General Stonewall Jackson's last words:
"Let us cross over the river, and rest under the shade of the trees.”
Guiney Station, Virginia | May 10th, 1863
To walk through the door of Guiney Station is to be transformed, as if transplanted by a time machine of sorts. The door through which you have entered is one hundred and sixty years old, and the stories it could reveal would be endless. The room itself, the bed, the blanket Jackson clutched at death, and the ticking clock on the mantle, all present when Jackson died, combine to create an sensation that is similar to walking in misty fields, searching, looking for the familiar and yet being tugged into an awareness of history that is rarely found on this planet. This is the place where General Jackson died, where his soul was ushered into eternity, thus changing the history of the United States of America.

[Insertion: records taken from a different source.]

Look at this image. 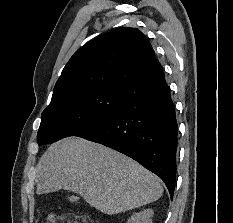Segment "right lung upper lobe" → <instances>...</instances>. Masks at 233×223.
Returning <instances> with one entry per match:
<instances>
[{
    "instance_id": "1",
    "label": "right lung upper lobe",
    "mask_w": 233,
    "mask_h": 223,
    "mask_svg": "<svg viewBox=\"0 0 233 223\" xmlns=\"http://www.w3.org/2000/svg\"><path fill=\"white\" fill-rule=\"evenodd\" d=\"M145 35L117 28L78 49L64 67L52 100L93 88L122 89L161 72L162 66Z\"/></svg>"
}]
</instances>
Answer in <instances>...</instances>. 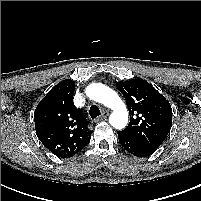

NOTE: I have shared my feelings in past writings about this man who still casts such a shadow over the Civil War and the Confederacy. If you are interested, you can read that HERE.
Such a poetic farewell from Thomas “Stonewall” Jackson probably astonished those who surrounded his deathbed that quiet sunny Sabbath in rural Virginia, twenty-seven miles from the bloody battlefield of Chancellorsville. More true to form had been his hallucinatory ravings the previous several hours, mostly commands, terse and to the point, that brooked no contradiction—“Push up the columns! Pendleton, you take charge of that. Where’s Pendleton? Tell him to push up the column!” Only his wife knew the gentler side of his personality, rooted as it was in loneliness and insecurity. To everyone else on the wider stage of Civil War topography—what was becoming, in point of fact, the bloodiest war ever fought on earth—“Old Jack” presented a picture of total mayhem, the hunter who, if he had his way, would never grant quarter to an enemy. “Draw your sword and throw away your scabbard,” was his battlefield credo. “Give them the bayonet! Kill them, sir! Kill every man!”